Les groupements fonctionnels majeurs des substances humiques sont les groupements carboxyles-COOH, phénoliques-OH, alcooliques-OH, carbonyle et amine (Tan 2014). Selon Sposito (2008), l’humus comporte plus de groupements fonctionnels par unité de poids que les minéraux et ceux-ci sont disposés de manière plus complexe. De plus, les substances humiques possèdent des charges électriques et des capacités d’échange qui excèdent celles des minéraux argileux (Tan 2014). Ce sont aux groupements fonctionnels, et plus spécifiquement aux groupements carboxyle et phénolique, que l’on attribue l’essentiel de la charge négative des substances humiques, et donc leur capacité à séquestrer les métaux par des mécanismes possiblement simultanés de chélation, de formation de complexes, d’adsorption et de coprécipitation. Due à la nature hétérogène des substances humiques, il n’est pas possible d’identifier précisément les mécanismes qui prennent place et on dit simplement que les métaux sont liés ou fixés par la matière organique (Stevenson and Vance 1989). Plusieurs opinions contradictoires demeurent concernant les mécanismes de capture des métaux et l’influence des propriétés des matières humiques sur ces mécanismes (Boguta et al. 2016). Selon Boguta et al. (2016), la fixation des métaux est généralement attribuée aux groupements carboxyles des substances humiques. Cependant, selon Stumm and Morgan (1996), la chélation par des groupements voisins carboxyle et phénoliques correspond au mode majeur de complexation des métaux par ces substances. Les constantes de stabilité entre la matière humique et les métaux peuvent être mesurées et fournissent des indices quant aux types de liaisons formées. Par exemple, selon Boguta et al. (2016), les constantes de stabilité plus élevées entre le cuivre et les acides humiques à pH 7, par rapport à celles mesurées à pH 5, peuvent être attribuées à la formation d’un plus grand nombre de structures multi-chélatées. Selon McBride (2000), il est possible que les métaux se lient d’abord aux sites de complexation faibles des substances humiques (ex. carboxylates), et se déplacent ensuite vers d’autres ligands pour former des complexes plus forts.
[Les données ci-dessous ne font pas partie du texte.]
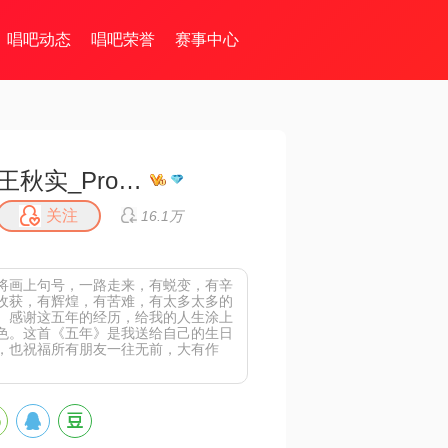
唱吧动态
唱吧荣誉
赛事中心
王秋实_Professor
关注
16.1万
将画上句号，一路走来，有蜕变，有辛
收获，有辉煌，有苦难，有太多太多的
。感谢这五年的经历，给我的人生涂上
色。这首《五年》是我送给自己的生日
，也祝福所有朋友一往无前，大有作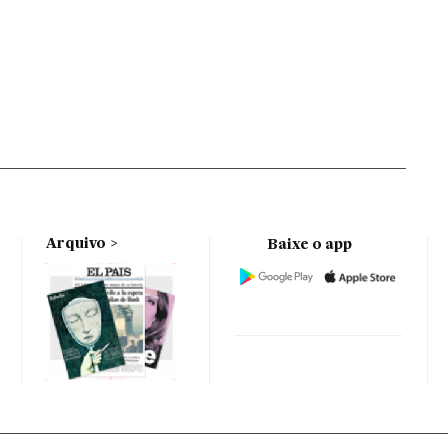
Arquivo
Baixe o app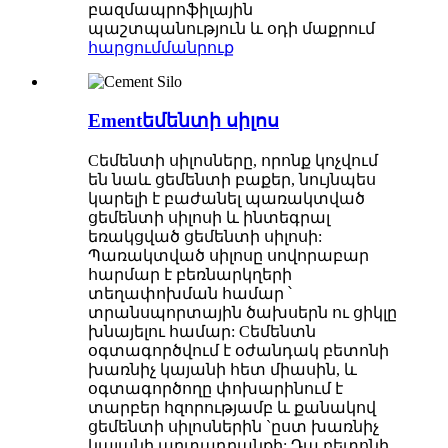
բազմապրոֆիլային
պաշտպանություն և օդի մաքրում
հարցում
մանրուք
Ementեմենտի սիլոս
Cեմենտի սիլոսները, որոնք կոչվում
են նաև ցեմենտի բաքեր, նույնպես
կարելի է բաժանել պառակտված
ցեմենտի սիլոսի և ինտեգրալ
եռակցված ցեմենտի սիլոսի:
Պառակտված սիլոսը սովորաբար
հարմար է բեռնարկղերի
տեղափոխման համար ՝
տրանսպորտային ծախսերն ու ցիկլը
խնայելու համար: Cեմենտն
օգտագործվում է օժանդակ բետոնի
խառնիչ կայանի հետ միասին, և
օգտագործողը փոխարինում է
տարբեր հզորությամբ և քանակով
ցեմենտի սիլոսներին `ըստ խառնիչ
կայանի արտադրանքի: Դա բետոնի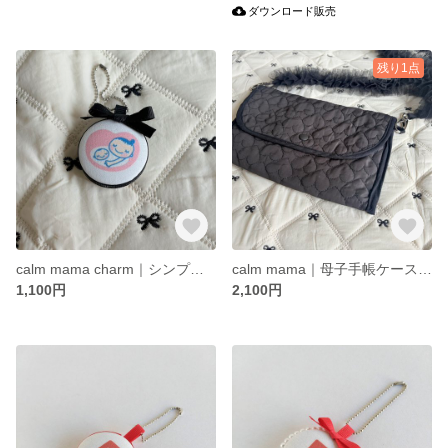
ダウンロード販売
残り1点
calm mama charm｜シンプルで可愛いマタニティマークキーホルダー
calm mama｜母子手帳ケース（B6サイズ対応）
1,100円
2,100円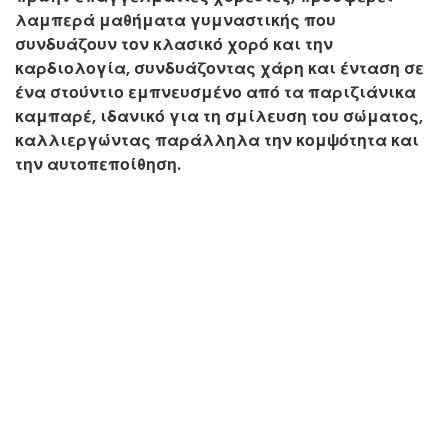
λαμπερά μαθήματα γυμναστικής που
συνδυάζουν τον κλασικό χορό και την
καρδιολογία, συνδυάζοντας χάρη και ένταση σε
ένα στούντιο εμπνευσμένο από τα παριζιάνικα
καμπαρέ, ιδανικό για τη σμίλευση του σώματος,
καλλιεργώντας παράλληλα την κομψότητα και
την αυτοπεποίθηση.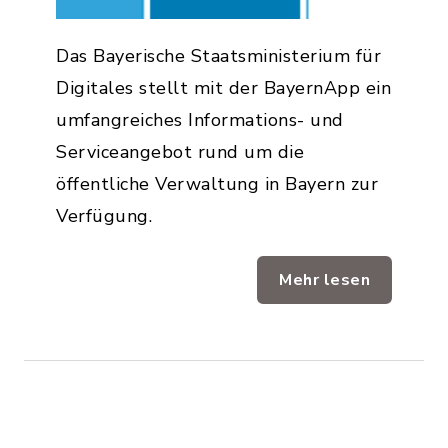
Das Bayerische Staatsministerium für
Digitales stellt mit der BayernApp ein
umfangreiches Informations- und
Serviceangebot rund um die
öffentliche Verwaltung in Bayern zur
Verfügung.
Mehr lesen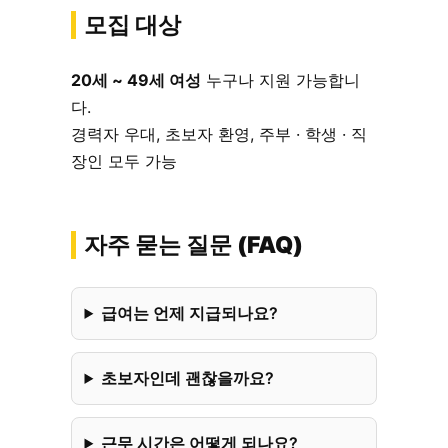
모집 대상
20세 ~ 49세 여성
누구나 지원 가능합니
다.
경력자 우대, 초보자 환영, 주부 · 학생 · 직
장인 모두 가능
자주 묻는 질문 (FAQ)
급여는 언제 지급되나요?
초보자인데 괜찮을까요?
근무 시간은 어떻게 되나요?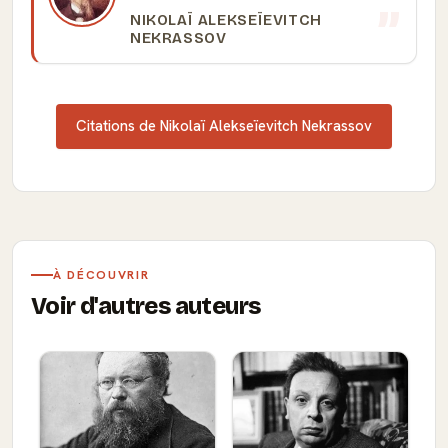
NIKOLAÏ ALEKSEÏEVITCH
NEKRASSOV
Citations de Nikolaï Alekseïevitch Nekrassov
À DÉCOUVRIR
Voir d'autres auteurs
Toutefois, selon Stumm and Morgan (1996), lors du titrage des acides humiques ou fulviques avec des ions métalliques à pH constant, les métaux se fixent d’abord aux sites de plus grande affinité.
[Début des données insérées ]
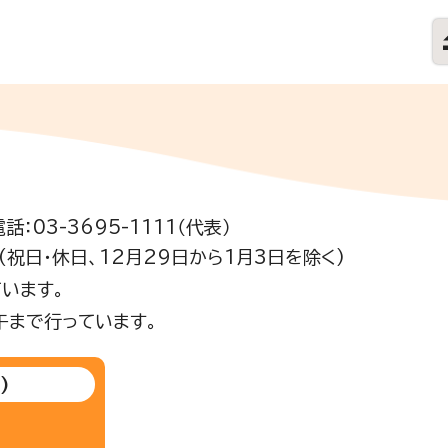
電話：03-3695-1111（代表）
祝日・休日、12月29日から1月3日を除く)
います。
午まで行っています。
)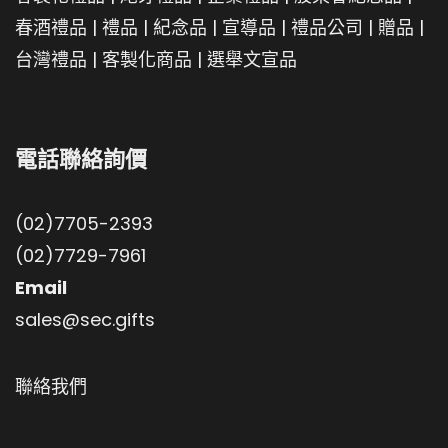
春酒禮品
|
禮品
|
紀念品
|
宣導品
|
禮品公司
|
贈品
|
台灣禮品
|
客製化商品
|
選舉文宣品
電話聯絡詢價
(02)7705-2393
(02)7729-7961
Email
sales@sec.gifts
聯絡我們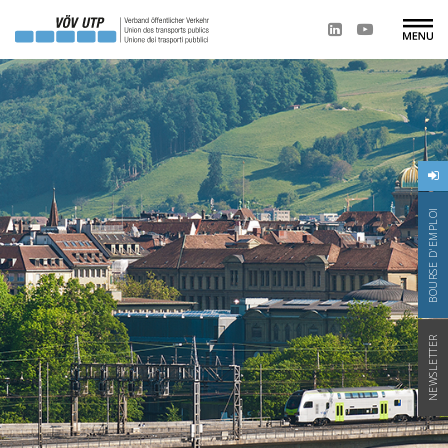
BOURSE D'EMPLOI
NEWSLETTER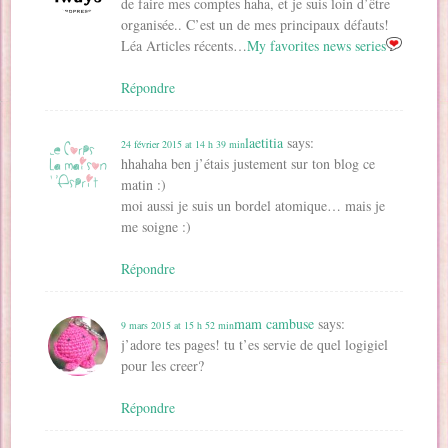
de faire mes comptes haha, et je suis loin d’être
organisée.. C’est un de mes principaux défauts!
Léa Articles récents…
My favorites news series
Répondre
laetitia
says:
24 février 2015 at 14 h 39 min
hhahaha ben j’étais justement sur ton blog ce
matin :)
moi aussi je suis un bordel atomique… mais je
me soigne :)
Répondre
mam cambuse
says:
9 mars 2015 at 15 h 52 min
j’adore tes pages! tu t’es servie de quel logigiel
pour les creer?
Répondre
Selon Perminova and Hatfield (2005), les substances humiques sont biologiquement récalcitrantes, ce qui présente un avantage en contexte de réhabilitation environnementale, comme cette matrice ne sera pas consommée par les microorganismes au cours du traitement. Selon Sposito (2008), si l’humus comme tel n’est pas biologiquement récalcitrant, la présence de

conditions anaérobies ou encore l’interaction avec d’autres particules solides le protège des attaques microbiennes et de sa conversion en CO2. Les acides humiques et fulviques ont tendance à s’accumuler aux surfaces solides-liquides à cause d’interactions hydrophobes (Stumm and Morgan 1996). Sous forme de colloïdes ou encore comme revêtement à la surface de particules minérales, les substances humiques peuvent immobiliser les métaux. Cependant, sous forme solubles, les substances humiques (typiquement les acides fulviques) peuvent former des complexes organométalliques solubles, et transporter les métaux. Selon (Zhou and Haynes 2010), les quantités de métaux pouvant être mobilisées sous forme de complexes organométalliques solubles sont très petites comparativement aux quantités massives pouvant être immobilisées par sorption sur l’humus en phase solide. Néanmoins, l’utilisation d’une matière humifiée avec une proportion moindre de composés solubles est désirable en contexte de réhabilitation environnementale (Zhou and Haynes 2010). De plus, il est préférable d’éviter les pH élevés, comme la solubilité des matières humiques augmente avec le pH (Zhou and Haynes 2010).